A young student fatally shot a 12-year-old and wounded two others at a school in Finland on Tuesday, police said, a rare act of violence by a child in a country that changed its gun laws after previous school shootings, but where firearm ownership remains widespread.
Police said they arrested a suspect, also 12 years old, who had a gun, about an hour after arriving at the Viertola school in the town of Vantaa, about 10 miles north of Helsinki.
“The Vantaa shooting incident is deeply distressing,” Prime Minister Petteri Orpo said this on X.

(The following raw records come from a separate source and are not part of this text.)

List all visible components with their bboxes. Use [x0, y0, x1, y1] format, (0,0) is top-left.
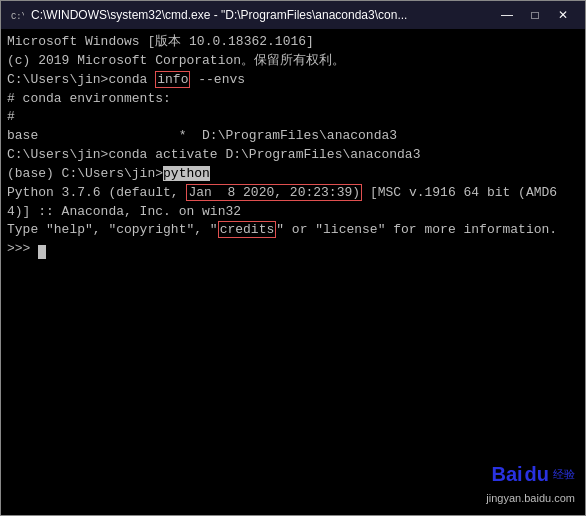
terminal-line-14: 4)] :: Anaconda, Inc. on win32 — [7, 203, 579, 222]
terminal-line-12: (base) C:\Users\jin>python — [7, 165, 579, 184]
terminal-line-15: Type "help", "copyright", "credits" or "… — [7, 221, 579, 240]
baidu-jingyan: 经验 — [553, 467, 575, 483]
terminal-line-4: C:\Users\jin>conda info --envs — [7, 71, 579, 90]
python-command-highlight: python — [163, 166, 210, 181]
maximize-button[interactable]: □ — [521, 1, 549, 29]
svg-text:C:\: C:\ — [11, 12, 24, 22]
info-highlight: info — [155, 71, 190, 88]
terminal-cursor — [38, 245, 46, 259]
window-controls: — □ ✕ — [493, 1, 577, 29]
credits-highlight: credits — [218, 221, 277, 238]
terminal-line-13: Python 3.7.6 (default, Jan 8 2020, 20:23… — [7, 184, 579, 203]
window-title: C:\WINDOWS\system32\cmd.exe - "D:\Progra… — [31, 8, 493, 22]
terminal-line-16: >>> — [7, 240, 579, 259]
cmd-window: C:\ C:\WINDOWS\system32\cmd.exe - "D:\Pr… — [0, 0, 586, 516]
terminal-body[interactable]: Microsoft Windows [版本 10.0.18362.1016] (… — [1, 29, 585, 515]
cmd-icon: C:\ — [9, 7, 25, 23]
terminal-line-7: base * D:\ProgramFiles\anaconda3 — [7, 127, 579, 146]
close-button[interactable]: ✕ — [549, 1, 577, 29]
baidu-text: Bai — [491, 460, 522, 489]
watermark-url: jingyan.baidu.com — [486, 491, 575, 507]
terminal-line-1: Microsoft Windows [版本 10.0.18362.1016] — [7, 33, 579, 52]
watermark: Bai du 经验 jingyan.baidu.com — [486, 460, 575, 507]
terminal-line-6: # — [7, 108, 579, 127]
baidu-text2: du — [525, 460, 549, 489]
title-bar: C:\ C:\WINDOWS\system32\cmd.exe - "D:\Pr… — [1, 1, 585, 29]
minimize-button[interactable]: — — [493, 1, 521, 29]
terminal-line-5: # conda environments: — [7, 90, 579, 109]
terminal-line-10: C:\Users\jin>conda activate D:\ProgramFi… — [7, 146, 579, 165]
date-highlight: Jan 8 2020, 20:23:39) — [186, 184, 362, 201]
baidu-logo: Bai du 经验 — [491, 460, 575, 489]
terminal-line-2: (c) 2019 Microsoft Corporation。保留所有权利。 — [7, 52, 579, 71]
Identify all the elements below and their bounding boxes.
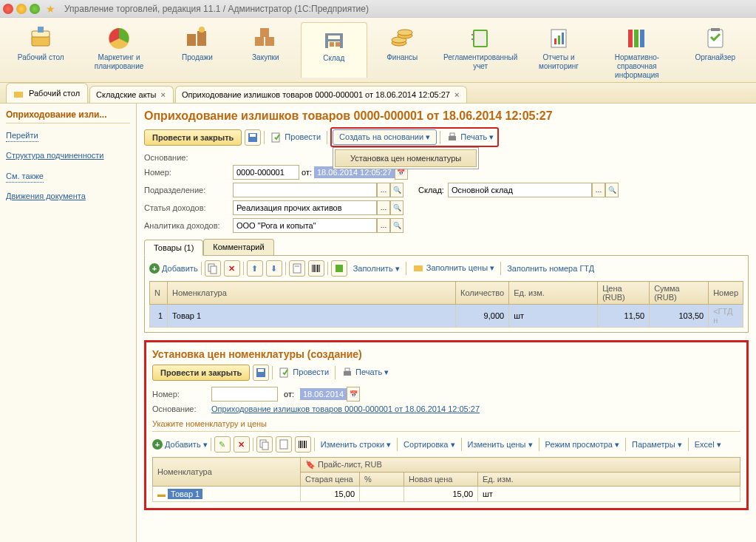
fill-button[interactable]: Заполнить ▾ [350,262,403,275]
sub-view-mode[interactable]: Режим просмотра ▾ [542,438,622,451]
warehouse-field[interactable] [448,183,592,197]
document-tabs: Рабочий стол Складские акты × Оприходова… [0,83,756,104]
pick-button[interactable] [289,260,305,277]
col-gtd[interactable]: Номер [709,282,743,305]
search-button[interactable]: 🔍 [390,200,403,215]
tab-desktop[interactable]: Рабочий стол [6,83,88,103]
col2-pricelist[interactable]: 🔖 Прайс-лист, RUB [301,458,740,472]
menu-set-prices[interactable]: Установка цен номенклатуры [335,149,477,167]
sub-print-button[interactable]: Печать ▾ [338,365,392,380]
sub-excel[interactable]: Excel ▾ [692,438,724,451]
sub-barcode-button[interactable] [295,436,311,453]
select-button[interactable]: … [377,200,390,215]
nav-sales[interactable]: Продажи [164,22,231,78]
col2-new[interactable]: Новая цена [404,472,478,487]
svg-rect-54 [345,368,350,371]
sub-osnovanie-link[interactable]: Оприходование излишков товаров 0000-0000… [211,404,480,413]
post-and-close-button[interactable]: Провести и закрыть [144,129,242,146]
close-icon[interactable]: × [161,90,166,99]
department-field[interactable] [233,183,377,197]
window-maximize[interactable] [30,4,40,14]
number-field[interactable] [233,165,299,180]
sub-edit-button[interactable]: ✎ [214,436,231,453]
sub-pick-button[interactable] [276,436,292,453]
post-button[interactable]: Провести [268,130,324,145]
export-button[interactable] [331,260,347,277]
sub-copy-button[interactable] [256,436,273,453]
svg-rect-14 [330,42,334,47]
search-button[interactable]: 🔍 [390,218,403,233]
col-unit[interactable]: Ед. изм. [509,282,598,305]
sidebar-link-structure[interactable]: Структура подчиненности [6,149,130,161]
select-button[interactable]: … [377,183,390,197]
tab-warehouse-acts[interactable]: Складские акты × [89,86,174,103]
nav-purchases[interactable]: Закупки [232,22,299,78]
svg-rect-44 [313,265,315,272]
col2-old[interactable]: Старая цена [301,472,360,487]
search-button[interactable]: 🔍 [605,183,619,197]
tab-comment[interactable]: Комментарий [203,239,273,255]
sub-params[interactable]: Параметры ▾ [629,438,685,451]
fill-prices-button[interactable]: Заполнить цены ▾ [409,261,497,276]
col-quantity[interactable]: Количество [456,282,509,305]
move-up-button[interactable]: ⬆ [247,260,263,277]
tab-goods[interactable]: Товары (1) [144,240,203,256]
table-row[interactable]: ▬ Товар 1 15,00 15,00 шт [153,487,740,502]
create-based-on-button[interactable]: Создать на основании ▾ [333,129,437,145]
nav-marketing[interactable]: Маркетинг и планирование [75,22,162,78]
sub-delete-button[interactable]: ✕ [234,436,250,453]
save-button[interactable] [245,129,261,146]
fill-gtd-button[interactable]: Заполнить номера ГТД [504,262,597,274]
sub-post-button[interactable]: Провести [276,365,332,380]
sidebar-link-movements[interactable]: Движения документа [6,190,130,202]
nav-reports[interactable]: Отчеты и мониторинг [525,22,592,78]
sub-date-field[interactable]: 18.06.2014 [300,388,347,400]
nav-warehouse[interactable]: Склад [301,22,368,78]
select-button[interactable]: … [592,183,605,197]
income-item-field[interactable] [233,200,377,215]
nav-organizer[interactable]: Органайзер [682,22,749,78]
sub-save-button[interactable] [253,365,269,381]
sub-sort[interactable]: Сортировка ▾ [401,438,457,451]
search-button[interactable]: 🔍 [390,183,403,197]
nav-finance[interactable]: Финансы [369,22,435,78]
window-minimize[interactable] [16,4,27,14]
col-price[interactable]: Цена (RUB) [598,282,650,305]
svg-rect-5 [197,31,206,46]
col2-pct[interactable]: % [360,472,404,487]
sub-number-field[interactable] [211,387,278,402]
label-department: Подразделение: [144,186,233,194]
nav-desktop[interactable]: Рабочий стол [7,22,74,78]
svg-rect-27 [562,33,564,44]
binder-icon [467,25,494,52]
sub-change-prices[interactable]: Изменить цены ▾ [465,438,536,451]
svg-rect-41 [293,264,301,273]
print-button[interactable]: Печать ▾ [443,130,497,145]
move-down-button[interactable]: ⬇ [266,260,282,277]
close-icon[interactable]: × [454,90,459,99]
calendar-button[interactable]: 📅 [347,387,360,402]
col2-unit[interactable]: Ед. изм. [478,472,740,487]
sub-change-lines[interactable]: Изменить строки ▾ [318,438,394,451]
col-n[interactable]: N [150,282,168,305]
delete-button[interactable]: ✕ [224,260,240,277]
barcode-button[interactable] [308,260,324,277]
barcode-icon [297,438,309,450]
nav-regulated[interactable]: Регламентированный учет [437,22,523,78]
command-bar: Провести и закрыть Провести Создать на о… [144,127,749,147]
sub-label-osnovanie: Основание: [152,404,211,413]
save-icon [255,367,267,379]
col-nomenclature[interactable]: Номенклатура [168,282,456,305]
table-row[interactable]: 1 Товар 1 9,000 шт 11,50 103,50 <ГТД н [150,305,743,328]
add-button[interactable]: +Добавить [149,263,198,274]
select-button[interactable]: … [377,218,390,233]
window-close[interactable] [3,4,13,14]
copy-button[interactable] [205,260,221,277]
tab-document[interactable]: Оприходование излишков товаров 0000-0000… [175,86,467,103]
sub-post-close-button[interactable]: Провести и закрыть [152,365,250,381]
col2-nom[interactable]: Номенклатура [153,458,301,487]
sub-add-button[interactable]: +Добавить ▾ [152,439,208,450]
nav-reference[interactable]: Нормативно-справочная информация [593,22,680,78]
col-sum[interactable]: Сумма (RUB) [650,282,709,305]
analytics-field[interactable] [233,218,377,233]
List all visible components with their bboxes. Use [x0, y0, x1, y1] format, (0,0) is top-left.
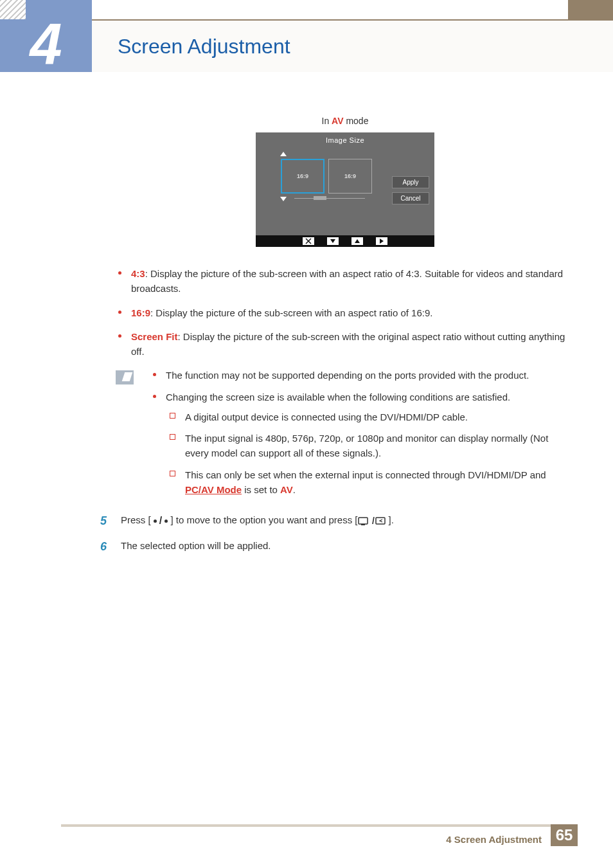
svg-marker-3	[355, 239, 360, 243]
osd-option: 16:9	[328, 159, 372, 194]
page-header: 4 Screen Adjustment	[0, 19, 613, 72]
s3-av: AV	[280, 484, 293, 495]
list-item: Screen Fit: Display the picture of the s…	[116, 329, 574, 359]
s3-mid: is set to	[242, 484, 280, 495]
s5-a: Press [	[121, 514, 154, 525]
s3-end: .	[293, 484, 296, 495]
svg-marker-2	[330, 239, 335, 243]
scroll-indicator	[294, 196, 365, 201]
step-number: 6	[100, 538, 111, 556]
s3-lead: This can only be set when the external i…	[185, 469, 546, 480]
term-16-9: 16:9	[131, 307, 150, 318]
step-6: 6 The selected option will be applied.	[100, 538, 574, 556]
close-key-icon	[303, 237, 314, 245]
desc-16-9: : Display the picture of the sub-screen …	[150, 307, 432, 318]
list-item: 16:9: Display the picture of the sub-scr…	[116, 305, 574, 320]
dot-slash-dot-icon: /	[154, 513, 168, 529]
page-title: Screen Adjustment	[92, 19, 613, 72]
note-item: The function may not be supported depend…	[152, 368, 574, 383]
svg-marker-4	[380, 239, 384, 244]
desc-4-3: : Display the picture of the sub-screen …	[131, 268, 563, 294]
osd-caption: In AV mode	[116, 116, 574, 126]
page-footer: 4 Screen Adjustment 65	[61, 824, 578, 846]
osd-screenshot: Image Size 16:9 16:9 Apply Cancel	[256, 132, 434, 247]
step-5: 5 Press [ / ] to move to the option you …	[100, 512, 574, 530]
caption-prefix: In	[322, 116, 332, 126]
chapter-block: 4	[0, 19, 92, 72]
osd-apply-button: Apply	[392, 176, 429, 188]
caption-mode: AV	[332, 116, 343, 126]
desc-screen-fit: : Display the picture of the sub-screen …	[131, 331, 565, 357]
svg-rect-5	[359, 518, 368, 524]
caption-suffix: mode	[344, 116, 369, 126]
s6-body: The selected option will be applied.	[121, 538, 574, 556]
svg-rect-6	[361, 524, 365, 525]
feature-list: 4:3: Display the picture of the sub-scre…	[116, 266, 574, 359]
svg-text:/: /	[372, 516, 375, 526]
up-arrow-icon	[280, 152, 287, 156]
osd-option-selected: 16:9	[281, 159, 324, 194]
osd-cancel-button: Cancel	[392, 192, 429, 204]
list-item: 4:3: Display the picture of the sub-scre…	[116, 266, 574, 296]
sub-item: The input signal is 480p, 576p, 720p, or…	[166, 431, 574, 461]
down-key-icon	[327, 237, 339, 245]
note-item: Changing the screen size is available wh…	[152, 390, 574, 498]
page-number: 65	[551, 824, 578, 846]
note-icon	[116, 370, 134, 384]
note-lead: Changing the screen size is available wh…	[166, 392, 510, 402]
step-number: 5	[100, 512, 111, 530]
term-screen-fit: Screen Fit	[131, 331, 178, 342]
pc-av-mode-link[interactable]: PC/AV Mode	[185, 484, 242, 495]
term-4-3: 4:3	[131, 268, 145, 279]
source-enter-icon: /	[358, 515, 389, 525]
step-list: 5 Press [ / ] to move to the option you …	[116, 512, 574, 556]
sub-item: This can only be set when the external i…	[166, 467, 574, 498]
up-key-icon	[351, 237, 363, 245]
s5-c: ].	[389, 514, 394, 525]
osd-footer-keys	[256, 235, 434, 247]
sub-item: A digital output device is connected usi…	[166, 410, 574, 424]
note-block: The function may not be supported depend…	[116, 368, 574, 503]
down-arrow-icon	[280, 197, 287, 201]
footer-label: 4 Screen Adjustment	[446, 834, 542, 845]
osd-title: Image Size	[256, 132, 434, 148]
right-key-icon	[376, 237, 387, 245]
s5-b: ] to move to the option you want and pre…	[168, 514, 357, 525]
chapter-number: 4	[30, 15, 62, 73]
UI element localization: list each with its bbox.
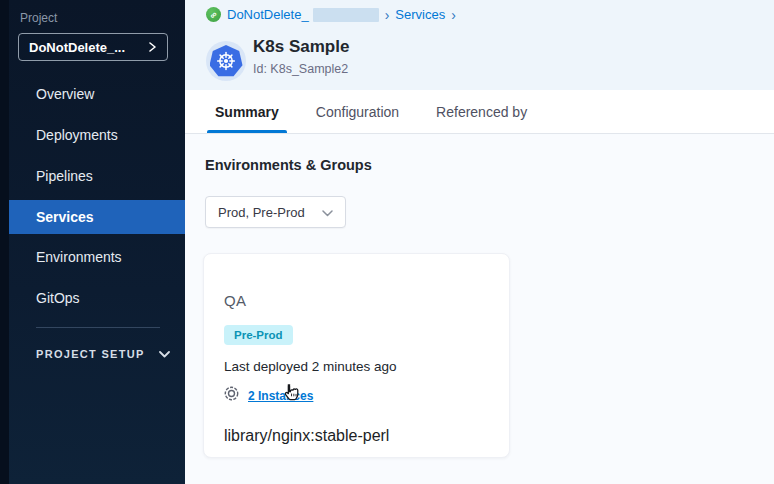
instances-row: 2 Instances (224, 386, 489, 405)
chevron-down-icon (159, 348, 170, 360)
sidebar-item-label: GitOps (36, 290, 80, 306)
sidebar-item-overview[interactable]: Overview (9, 77, 185, 111)
sidebar-divider (36, 327, 160, 328)
sidebar-item-deployments[interactable]: Deployments (9, 118, 185, 152)
chevron-down-icon (322, 205, 333, 220)
environment-name: QA (224, 292, 489, 309)
breadcrumb-separator-icon: › (385, 8, 390, 22)
project-setup-label: PROJECT SETUP (36, 348, 145, 360)
service-icon-circle (206, 41, 246, 81)
text-selection-highlight (313, 8, 379, 22)
breadcrumb-project-link[interactable]: DoNotDelete_ (227, 7, 309, 22)
artifact-name: library/nginx:stable-perl (224, 427, 489, 445)
sidebar-item-label: Pipelines (36, 168, 93, 184)
environment-card-qa: QA Pre-Prod Last deployed 2 minutes ago … (203, 253, 510, 458)
sidebar: Project DoNotDelete_... Overview Deploym… (0, 0, 185, 484)
summary-content: Environments & Groups Prod, Pre-Prod QA … (185, 135, 774, 484)
breadcrumb-services-link[interactable]: Services (395, 7, 445, 22)
instances-icon (224, 386, 239, 405)
last-deployed-text: Last deployed 2 minutes ago (224, 359, 489, 374)
breadcrumb: ∞ DoNotDelete_ › Services › (206, 7, 456, 22)
instances-link[interactable]: 2 Instances (248, 389, 313, 403)
sidebar-item-gitops[interactable]: GitOps (9, 281, 185, 315)
section-title: Environments & Groups (205, 157, 372, 173)
sidebar-rail (0, 0, 9, 484)
tab-configuration[interactable]: Configuration (316, 90, 399, 133)
sidebar-item-environments[interactable]: Environments (9, 240, 185, 274)
env-type-badge: Pre-Prod (224, 325, 293, 345)
project-green-icon: ∞ (206, 7, 221, 22)
tab-bar: Summary Configuration Referenced by (185, 90, 774, 134)
sidebar-item-label: Overview (36, 86, 94, 102)
environment-filter-dropdown[interactable]: Prod, Pre-Prod (205, 196, 346, 228)
kubernetes-icon (210, 45, 243, 77)
project-label: Project (20, 11, 57, 25)
environment-filter-value: Prod, Pre-Prod (218, 205, 322, 220)
project-setup-toggle[interactable]: PROJECT SETUP (36, 348, 170, 360)
sidebar-item-services[interactable]: Services (9, 200, 185, 234)
breadcrumb-separator-icon: › (451, 8, 456, 22)
main-area: ∞ DoNotDelete_ › Services › (185, 0, 774, 484)
sidebar-item-label: Deployments (36, 127, 118, 143)
breadcrumb-project-text: DoNotDelete_ (227, 7, 309, 22)
tab-referenced-by[interactable]: Referenced by (436, 90, 527, 133)
project-selector[interactable]: DoNotDelete_... (18, 33, 168, 61)
chevron-right-icon (148, 40, 157, 55)
sidebar-item-pipelines[interactable]: Pipelines (9, 159, 185, 193)
service-id: Id: K8s_Sample2 (253, 62, 348, 76)
tab-summary[interactable]: Summary (215, 90, 279, 133)
sidebar-item-label: Environments (36, 249, 122, 265)
sidebar-item-label: Services (36, 209, 94, 225)
page-header: ∞ DoNotDelete_ › Services › (185, 0, 774, 90)
project-selector-value: DoNotDelete_... (29, 40, 148, 55)
page-title: K8s Sample (253, 37, 349, 57)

Finland tightened its gun laws after two school shootings, in 2007 and 2008, in which 20 people, including the perpetrators, died. Those shootings inspired a heated debate over firearms legislation in a country of hunters and gun enthusiasts.
A law introduced in 2011 raised the age limit for purchasing firearms to 20 and made it mandatory for doctors to report anyone they deemed unfit to own a gun.
Yet Finland still has one of the highest rates of firearm ownership in Europe, according to the 2018 Small Arms Survey, conducted by the Graduate Institute of International Studies in Geneva.
Under Finnish law, firearms permits can only be granted to people who can demonstrate “an acceptable purpose of use” and meet certain criteria.
It was unclear how the student involved in Tuesday's shooting obtained the gun, but police said the weapon had been licensed to a close relative of the suspect.